Плутание в потёмках
Шрифт:
– Не вижу никого.
– Они зашли в ангар…
Пока я обдумывал план дальнейших действий, возле раскрытых ворот появилась очередная малочисленна группа… Людей? Роботов?
– Диодор, ты не видишь, кто там? Свободы или люди?
Андроид несколько секунд натужно жужжал фотоэлементами, видимо, настраивая периодически заедающий правый зум.
– Вроде… Похожи на свободов. Но, скорее, переодетые люди. Моторика отличается от уверенной походки гордого свобода – какая-то вся расхлюстанная, совсем как у тебя.
– Ну-ну, – не воспринял я замечание. Критика об отсутствии должной грации
Пока я дулся на андроида, в ворота прошли ещё порядка десяти «роботов».
– Пойдём, тусняк начинается. Может, затеряемся среди адептов, – решил начать действовать я.
Вылезли из аэрокара и мелкими перебежками направились прямиком в пасть к «тигру»… Хотя… Ворота более походили на развёрзнутую пасть парализованного бегемота. Охрана здесь отсутствовала минимум лет пять, и мы беспрепятственно проскользнули внутрь.

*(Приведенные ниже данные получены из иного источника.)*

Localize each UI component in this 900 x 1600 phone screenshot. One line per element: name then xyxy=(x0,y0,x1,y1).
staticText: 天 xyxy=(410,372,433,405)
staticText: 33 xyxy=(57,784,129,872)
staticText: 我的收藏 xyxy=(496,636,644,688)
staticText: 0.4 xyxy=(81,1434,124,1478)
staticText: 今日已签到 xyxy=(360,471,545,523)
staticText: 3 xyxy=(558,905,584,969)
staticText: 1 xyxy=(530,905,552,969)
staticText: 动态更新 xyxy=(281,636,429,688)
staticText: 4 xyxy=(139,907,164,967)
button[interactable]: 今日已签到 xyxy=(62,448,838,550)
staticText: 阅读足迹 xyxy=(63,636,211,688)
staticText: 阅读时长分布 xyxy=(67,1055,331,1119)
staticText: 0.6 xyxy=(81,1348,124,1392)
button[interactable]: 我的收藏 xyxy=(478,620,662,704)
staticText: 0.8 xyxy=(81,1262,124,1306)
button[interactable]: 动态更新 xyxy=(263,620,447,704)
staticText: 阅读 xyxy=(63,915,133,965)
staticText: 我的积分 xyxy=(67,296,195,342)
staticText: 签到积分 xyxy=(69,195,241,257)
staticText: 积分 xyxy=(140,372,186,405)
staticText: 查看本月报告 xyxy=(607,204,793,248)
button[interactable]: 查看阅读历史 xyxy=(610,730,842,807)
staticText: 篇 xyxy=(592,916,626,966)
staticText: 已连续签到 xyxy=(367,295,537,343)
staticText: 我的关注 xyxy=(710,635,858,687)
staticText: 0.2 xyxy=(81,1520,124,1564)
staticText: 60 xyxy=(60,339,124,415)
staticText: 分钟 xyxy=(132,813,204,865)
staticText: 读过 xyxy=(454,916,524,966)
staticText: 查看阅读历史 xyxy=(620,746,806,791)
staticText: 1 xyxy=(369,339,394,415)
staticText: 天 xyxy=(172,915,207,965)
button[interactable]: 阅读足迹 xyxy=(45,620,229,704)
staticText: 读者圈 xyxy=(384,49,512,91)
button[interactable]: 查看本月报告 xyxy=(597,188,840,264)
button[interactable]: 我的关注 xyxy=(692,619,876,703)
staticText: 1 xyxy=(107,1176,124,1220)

Огромное помещение выглядело совсем непрезентабельно – наполовину разрушенная крыша, выбитые стекла, и ветер, гуляющий в пустоте сам по себе. Куда подевались немногочисленные посетители этого заведения, оставалось загадкой. Правда, недолго.

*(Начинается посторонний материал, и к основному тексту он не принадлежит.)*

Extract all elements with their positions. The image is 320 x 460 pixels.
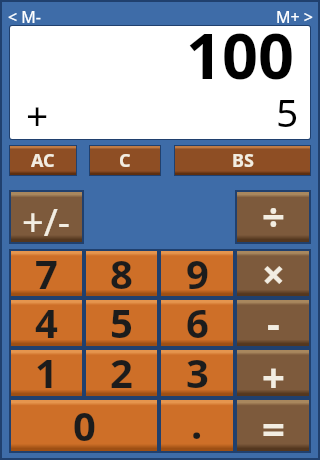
button[interactable]: 0 [11, 400, 157, 451]
staticText: + [262, 349, 285, 395]
staticText: = [262, 401, 285, 452]
button[interactable]: +/- [11, 192, 82, 242]
staticText: 5 [110, 295, 133, 341]
staticText: 0 [73, 398, 96, 449]
button[interactable]: 1 [11, 350, 82, 396]
button[interactable]: < M- [8, 6, 41, 28]
staticText: 3 [186, 345, 209, 391]
staticText: 5 [276, 85, 299, 138]
staticText: 7 [35, 246, 58, 291]
button[interactable]: 2 [86, 350, 157, 396]
button[interactable]: . [161, 400, 233, 451]
button[interactable]: C [90, 146, 160, 175]
button[interactable]: ÷ [237, 192, 309, 242]
staticText: AC [31, 148, 55, 173]
button[interactable]: 9 [161, 251, 233, 296]
staticText: 1 [35, 345, 58, 391]
staticText: +/- [22, 195, 71, 245]
staticText: × [262, 246, 285, 291]
button[interactable]: × [237, 251, 309, 296]
staticText: . [191, 396, 203, 447]
button[interactable]: - [237, 300, 309, 346]
staticText: 8 [110, 246, 133, 291]
staticText: 4 [35, 295, 58, 341]
button[interactable]: BS [175, 146, 310, 175]
button[interactable]: + [237, 350, 309, 396]
staticText: - [267, 295, 280, 341]
button[interactable]: 6 [161, 300, 233, 346]
staticText: 2 [110, 345, 133, 391]
staticText: ÷ [262, 188, 285, 238]
button[interactable]: 7 [11, 251, 82, 296]
staticText: 9 [186, 246, 209, 291]
staticText: + [26, 88, 49, 141]
button[interactable]: 3 [161, 350, 233, 396]
button[interactable]: 8 [86, 251, 157, 296]
staticText: 100 [186, 12, 295, 98]
staticText: BS [232, 148, 254, 173]
button[interactable]: M+ > [276, 6, 313, 28]
button[interactable]: 5 [86, 300, 157, 346]
button[interactable]: = [237, 400, 309, 451]
button[interactable]: AC [10, 146, 76, 175]
staticText: 6 [186, 295, 209, 341]
staticText: C [119, 148, 131, 173]
button[interactable]: 4 [11, 300, 82, 346]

– А где все? – тоже удивился Диодор.
– Ищи лаз под землю, – ответил бестолковому роботу.
Вместе обошли территорию, и в углу обнаружился вход в старое бомбоубежище. Андроид шутя откатил массивную дверь, и пахнуло спертым, плесневым воздухом. Освещение конечно же не работало, что, впрочем, ни для меня, ни, тем более, для андроида не создавало особых проблем. И мы шагнули в тухлую атмосферу катакомбных адептов новой религии.

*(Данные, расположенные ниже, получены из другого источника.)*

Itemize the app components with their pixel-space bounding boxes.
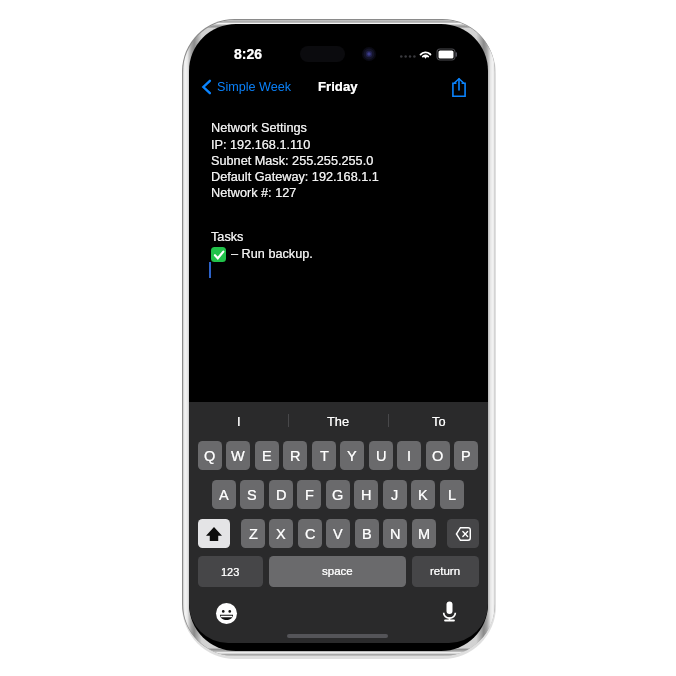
staticText: K	[418, 487, 428, 503]
button[interactable]: Simple Week	[200, 73, 291, 101]
staticText: To	[432, 414, 446, 428]
button[interactable]: Q	[198, 441, 222, 470]
button[interactable]: X	[269, 519, 293, 548]
button[interactable]: return	[412, 556, 479, 587]
button[interactable]: Backspace	[447, 519, 479, 548]
button[interactable]: Y	[340, 441, 364, 470]
button[interactable]: J	[383, 480, 407, 509]
button[interactable]: R	[283, 441, 307, 470]
button[interactable]: Shift	[198, 519, 230, 548]
button[interactable]: Emoji keyboard	[214, 601, 239, 626]
staticText: R	[290, 448, 301, 464]
button[interactable]: M	[412, 519, 436, 548]
staticText: X	[276, 526, 286, 542]
staticText: T	[320, 448, 329, 464]
button[interactable]: I	[189, 402, 288, 439]
button[interactable]: C	[298, 519, 322, 548]
button[interactable]: U	[369, 441, 393, 470]
staticText: H	[361, 487, 372, 503]
staticText: W	[231, 448, 245, 464]
staticText: 123	[221, 566, 240, 578]
staticText: – Run backup.	[231, 247, 313, 261]
button[interactable]: F	[297, 480, 321, 509]
staticText: space	[322, 565, 353, 578]
staticText: C	[305, 526, 316, 542]
staticText: V	[333, 526, 343, 542]
staticText: A	[219, 487, 229, 503]
button[interactable]: A	[212, 480, 236, 509]
button[interactable]: B	[355, 519, 379, 548]
button[interactable]: E	[255, 441, 279, 470]
staticText: I	[237, 414, 241, 428]
staticText: G	[332, 487, 344, 503]
button[interactable]: T	[312, 441, 336, 470]
staticText: J	[391, 487, 399, 503]
button[interactable]: 123	[198, 556, 263, 587]
button[interactable]: space	[269, 556, 406, 587]
button[interactable]: P	[454, 441, 478, 470]
button[interactable]: Z	[241, 519, 265, 548]
staticText: I	[407, 448, 412, 464]
button[interactable]: H	[354, 480, 378, 509]
staticText: Z	[249, 526, 258, 542]
staticText: O	[432, 448, 444, 464]
button[interactable]: Dictation	[438, 600, 460, 622]
staticText: Tasks	[211, 230, 244, 244]
button[interactable]: S	[240, 480, 264, 509]
staticText: B	[362, 526, 372, 542]
staticText: S	[247, 487, 257, 503]
button[interactable]: W	[226, 441, 250, 470]
staticText: P	[461, 448, 471, 464]
staticText: Simple Week	[217, 80, 291, 94]
staticText: The	[327, 414, 350, 428]
staticText: Network Settings IP: 192.168.1.110 Subne…	[211, 121, 379, 199]
staticText: Q	[204, 448, 216, 464]
staticText: 8:26	[234, 46, 263, 62]
button[interactable]: V	[326, 519, 350, 548]
staticText: L	[448, 487, 457, 503]
button[interactable]: O	[426, 441, 450, 470]
staticText: D	[276, 487, 287, 503]
button[interactable]: Share	[446, 74, 472, 100]
button[interactable]: N	[383, 519, 407, 548]
staticText: N	[390, 526, 401, 542]
button[interactable]: D	[269, 480, 293, 509]
staticText: return	[430, 565, 461, 578]
button[interactable]: K	[411, 480, 435, 509]
button[interactable]: G	[326, 480, 350, 509]
button[interactable]: I	[397, 441, 421, 470]
staticText: F	[305, 487, 314, 503]
button[interactable]: L	[440, 480, 464, 509]
staticText: E	[262, 448, 272, 464]
staticText: Friday	[318, 79, 358, 94]
staticText: M	[418, 526, 431, 542]
staticText: U	[376, 448, 387, 464]
button[interactable]: To	[389, 402, 488, 439]
button[interactable]: The	[289, 402, 388, 439]
staticText: Y	[347, 448, 357, 464]
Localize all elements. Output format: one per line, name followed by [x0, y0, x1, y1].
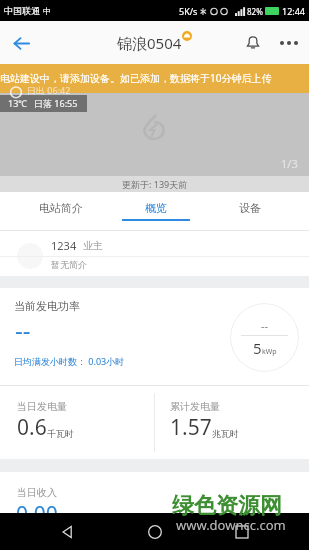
staticText: 兆瓦时	[212, 428, 239, 439]
staticText: 12:44	[282, 5, 306, 17]
staticText: 日均满发小时数： 0.03小时	[14, 355, 125, 367]
staticText: 日落 16:55	[34, 97, 78, 109]
staticText: 设备	[239, 201, 261, 215]
button[interactable]: Back	[0, 22, 42, 64]
staticText: 累计发电量	[170, 400, 220, 413]
staticText: www.downcc.com	[176, 516, 286, 534]
staticText: kWp	[262, 347, 277, 357]
button[interactable]: 电站简介	[0, 192, 122, 230]
staticText: 更新于: 139天前	[122, 178, 188, 190]
button[interactable]: 概览	[122, 192, 190, 230]
staticText: 82%	[247, 6, 263, 17]
staticText: 概览	[145, 201, 167, 215]
button[interactable]: Home	[134, 513, 176, 550]
staticText: 0.6	[17, 413, 47, 442]
staticText: 锦浪0504	[117, 33, 182, 53]
button[interactable]: 设备	[190, 192, 309, 230]
staticText: 暂无简介	[51, 259, 87, 270]
staticText: 当日发电量	[17, 400, 67, 413]
staticText: 5K/s	[179, 5, 198, 17]
button[interactable]: More options	[271, 25, 307, 61]
staticText: 中国联通	[4, 5, 40, 16]
staticText: 当前发电功率	[14, 299, 80, 313]
button[interactable]: 1234	[0, 231, 309, 276]
button[interactable]: 累计发电量	[170, 386, 309, 459]
staticText: --	[261, 318, 269, 333]
staticText: --	[15, 313, 31, 346]
staticText: 日出 06:42	[27, 84, 71, 96]
button[interactable]: Recent apps	[221, 513, 263, 550]
staticText: 5	[253, 338, 262, 358]
staticText: 0.00	[16, 500, 58, 513]
staticText: 1/3	[281, 156, 298, 171]
staticText: 千瓦时	[47, 428, 74, 439]
staticText: 13℃	[8, 97, 28, 109]
staticText: 1.57	[170, 413, 212, 442]
staticText: 电站建设中，请添加设备。如已添加，数据将于10分钟后上传	[0, 71, 272, 85]
staticText: 1234	[51, 238, 77, 253]
staticText: 业主	[83, 239, 103, 252]
staticText: 当日收入	[17, 486, 57, 499]
button[interactable]: 当日发电量	[17, 386, 171, 459]
staticText: 电站简介	[39, 201, 83, 215]
staticText: 绿色资源网	[172, 492, 282, 520]
staticText: 中	[43, 6, 51, 16]
button[interactable]: Notifications	[235, 25, 271, 61]
button[interactable]: Back	[46, 513, 88, 550]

Узкая бетонная лестница некоторое время вилась на пару этажей вниз и закончилась ещё одной дверью. За которой во тьму уходил высеченный в камне коридор. Периодически прерываясь закрытыми дверьми. Как и положено заброшенным помещениям, стены оного густо покрывала «наскальная» живопись. Видимо, с самых древних времён человека неудержимо тянуло разукрашивать безразличную пустоту каменной поверхности весёлыми картинками. Но если в доисторические времена для примитивных людей источником вдохновения служили сцены охоты и окружающий животный мир, то теперь же, с безудержны развитием интеллекта, предпочтение отдавалось узко-специфической теме внешней репродуктивной системы человека, порою дополняемой пояснительными надписями или абсолютно абстрактным хаосом из завитушек и прямых линий.
Что подталкивало человека к искусству в прошлом, и что двигает его туда же ныне, загадка из области, наверное, коллективного бессознательного.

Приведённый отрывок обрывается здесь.